● **RECORDS TO USE**

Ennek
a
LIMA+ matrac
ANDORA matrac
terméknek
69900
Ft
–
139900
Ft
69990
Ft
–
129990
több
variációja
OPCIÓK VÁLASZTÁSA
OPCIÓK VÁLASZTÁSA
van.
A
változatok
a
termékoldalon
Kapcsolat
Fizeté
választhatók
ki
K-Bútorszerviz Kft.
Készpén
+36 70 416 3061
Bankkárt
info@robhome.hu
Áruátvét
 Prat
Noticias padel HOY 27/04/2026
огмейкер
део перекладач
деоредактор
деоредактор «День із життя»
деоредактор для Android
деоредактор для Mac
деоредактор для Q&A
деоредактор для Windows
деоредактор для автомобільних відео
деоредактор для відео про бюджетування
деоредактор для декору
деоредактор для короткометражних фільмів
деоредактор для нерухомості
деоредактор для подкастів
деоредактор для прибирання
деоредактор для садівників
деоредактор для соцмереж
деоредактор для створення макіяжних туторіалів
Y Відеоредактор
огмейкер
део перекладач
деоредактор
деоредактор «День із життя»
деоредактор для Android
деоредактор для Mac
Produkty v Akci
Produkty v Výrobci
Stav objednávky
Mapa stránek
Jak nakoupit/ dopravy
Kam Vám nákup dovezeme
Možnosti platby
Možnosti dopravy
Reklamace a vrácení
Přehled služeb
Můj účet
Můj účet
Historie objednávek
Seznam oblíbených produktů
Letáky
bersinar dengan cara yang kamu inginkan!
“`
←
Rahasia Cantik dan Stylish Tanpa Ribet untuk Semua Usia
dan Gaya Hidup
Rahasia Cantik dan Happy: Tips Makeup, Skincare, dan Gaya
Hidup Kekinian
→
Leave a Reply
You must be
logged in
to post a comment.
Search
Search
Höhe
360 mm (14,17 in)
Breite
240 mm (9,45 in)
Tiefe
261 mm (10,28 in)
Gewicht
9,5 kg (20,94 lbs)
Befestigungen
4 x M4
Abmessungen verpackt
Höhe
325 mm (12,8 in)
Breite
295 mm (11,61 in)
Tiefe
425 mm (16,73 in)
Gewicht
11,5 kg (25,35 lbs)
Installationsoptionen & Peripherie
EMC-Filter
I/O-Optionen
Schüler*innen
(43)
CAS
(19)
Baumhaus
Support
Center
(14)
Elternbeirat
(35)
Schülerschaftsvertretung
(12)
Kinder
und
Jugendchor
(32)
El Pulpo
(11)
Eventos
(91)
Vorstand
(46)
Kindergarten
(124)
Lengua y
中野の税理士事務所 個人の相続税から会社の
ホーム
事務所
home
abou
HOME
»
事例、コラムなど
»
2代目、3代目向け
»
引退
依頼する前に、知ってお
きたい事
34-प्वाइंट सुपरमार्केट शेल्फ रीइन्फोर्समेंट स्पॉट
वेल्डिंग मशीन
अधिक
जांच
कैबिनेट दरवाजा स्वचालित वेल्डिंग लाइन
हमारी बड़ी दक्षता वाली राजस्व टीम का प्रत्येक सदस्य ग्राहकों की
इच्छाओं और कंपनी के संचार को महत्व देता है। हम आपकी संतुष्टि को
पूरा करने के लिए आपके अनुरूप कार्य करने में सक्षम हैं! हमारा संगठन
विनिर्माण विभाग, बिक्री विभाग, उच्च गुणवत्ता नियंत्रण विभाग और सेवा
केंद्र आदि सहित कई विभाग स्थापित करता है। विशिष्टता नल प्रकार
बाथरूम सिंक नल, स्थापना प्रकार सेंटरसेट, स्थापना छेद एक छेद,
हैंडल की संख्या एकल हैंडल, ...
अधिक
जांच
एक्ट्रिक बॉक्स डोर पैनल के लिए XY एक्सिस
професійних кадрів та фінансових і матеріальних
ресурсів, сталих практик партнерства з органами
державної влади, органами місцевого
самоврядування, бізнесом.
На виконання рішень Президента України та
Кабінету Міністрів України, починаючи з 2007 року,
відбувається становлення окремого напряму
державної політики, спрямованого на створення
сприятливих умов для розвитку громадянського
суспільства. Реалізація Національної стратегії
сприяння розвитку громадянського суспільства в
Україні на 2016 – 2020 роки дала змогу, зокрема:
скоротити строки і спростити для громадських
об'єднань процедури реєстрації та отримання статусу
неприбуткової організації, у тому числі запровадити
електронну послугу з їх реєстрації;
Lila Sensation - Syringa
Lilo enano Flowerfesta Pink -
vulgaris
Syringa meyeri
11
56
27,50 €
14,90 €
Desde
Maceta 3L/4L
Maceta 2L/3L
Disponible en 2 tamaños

● **THE TASK**
From the records above, please extract every line and repeat it exactly.

● **REPLY TO THE EXERCISE**
Ennek
a
LIMA+ matrac
ANDORA matrac
terméknek
69900
Ft
–
139900
Ft
69990
Ft
–
129990
több
variációja
OPCIÓK VÁLASZTÁSA
OPCIÓK VÁLASZTÁSA
van.
A
változatok
a
termékoldalon
Kapcsolat
Fizeté
választhatók
ki
K-Bútorszerviz Kft.
Készpén
+36 70 416 3061
Bankkárt
info@robhome.hu
Áruátvét
 Prat
Noticias padel HOY 27/04/2026
огмейкер
део перекладач
деоредактор
деоредактор «День із життя»
деоредактор для Android
деоредактор для Mac
деоредактор для Q&A
деоредактор для Windows
деоредактор для автомобільних відео
деоредактор для відео про бюджетування
деоредактор для декору
деоредактор для короткометражних фільмів
деоредактор для нерухомості
деоредактор для подкастів
деоредактор для прибирання
деоредактор для садівників
деоредактор для соцмереж
деоредактор для створення макіяжних туторіалів
Y Відеоредактор
огмейкер
део перекладач
деоредактор
деоредактор «День із життя»
деоредактор для Android
деоредактор для Mac
Produkty v Akci
Produkty v Výrobci
Stav objednávky
Mapa stránek
Jak nakoupit/ dopravy
Kam Vám nákup dovezeme
Možnosti platby
Možnosti dopravy
Reklamace a vrácení
Přehled služeb
Můj účet
Můj účet
Historie objednávek
Seznam oblíbených produktů
Letáky
bersinar dengan cara yang kamu inginkan!
“`
←
Rahasia Cantik dan Stylish Tanpa Ribet untuk Semua Usia
dan Gaya Hidup
Rahasia Cantik dan Happy: Tips Makeup, Skincare, dan Gaya
Hidup Kekinian
→
Leave a Reply
You must be
logged in
to post a comment.
Search
Search
Höhe
360 mm (14,17 in)
Breite
240 mm (9,45 in)
Tiefe
261 mm (10,28 in)
Gewicht
9,5 kg (20,94 lbs)
Befestigungen
4 x M4
Abmessungen verpackt
Höhe
325 mm (12,8 in)
Breite
295 mm (11,61 in)
Tiefe
425 mm (16,73 in)
Gewicht
11,5 kg (25,35 lbs)
Installationsoptionen & Peripherie
EMC-Filter
I/O-Optionen
Schüler*innen
(43)
CAS
(19)
Baumhaus
Support
Center
(14)
Elternbeirat
(35)
Schülerschaftsvertretung
(12)
Kinder
und
Jugendchor
(32)
El Pulpo
(11)
Eventos
(91)
Vorstand
(46)
Kindergarten
(124)
Lengua y
中野の税理士事務所 個人の相続税から会社の
ホーム
事務所
home
abou
HOME
»
事例、コラムなど
»
2代目、3代目向け
»
引退
依頼する前に、知ってお
きたい事
34-प्वाइंट सुपरमार्केट शेल्फ रीइन्फोर्समेंट स्पॉट
वेल्डिंग मशीन
अधिक
जांच
कैबिनेट दरवाजा स्वचालित वेल्डिंग लाइन
हमारी बड़ी दक्षता वाली राजस्व टीम का प्रत्येक सदस्य ग्राहकों की
इच्छाओं और कंपनी के संचार को महत्व देता है। हम आपकी संतुष्टि को
पूरा करने के लिए आपके अनुरूप कार्य करने में सक्षम हैं! हमारा संगठन
विनिर्माण विभाग, बिक्री विभाग, उच्च गुणवत्ता नियंत्रण विभाग और सेवा
केंद्र आदि सहित कई विभाग स्थापित करता है। विशिष्टता नल प्रकार
बाथरूम सिंक नल, स्थापना प्रकार सेंटरसेट, स्थापना छेद एक छेद,
हैंडल की संख्या एकल हैंडल, ...
अधिक
जांच
एक्ट्रिक बॉक्स डोर पैनल के लिए XY एक्सिस
професійних кадрів та фінансових і матеріальних
ресурсів, сталих практик партнерства з органами
державної влади, органами місцевого
самоврядування, бізнесом.
На виконання рішень Президента України та
Кабінету Міністрів України, починаючи з 2007 року,
відбувається становлення окремого напряму
державної політики, спрямованого на створення
сприятливих умов для розвитку громадянського
суспільства. Реалізація Національної стратегії
сприяння розвитку громадянського суспільства в
Україні на 2016 – 2020 роки дала змогу, зокрема:
скоротити строки і спростити для громадських
об'єднань процедури реєстрації та отримання статусу
неприбуткової організації, у тому числі запровадити
електронну послугу з їх реєстрації;
Lila Sensation - Syringa
Lilo enano Flowerfesta Pink -
vulgaris
Syringa meyeri
11
56
27,50 €
14,90 €
Desde
Maceta 3L/4L
Maceta 2L/3L
Disponible en 2 tamaños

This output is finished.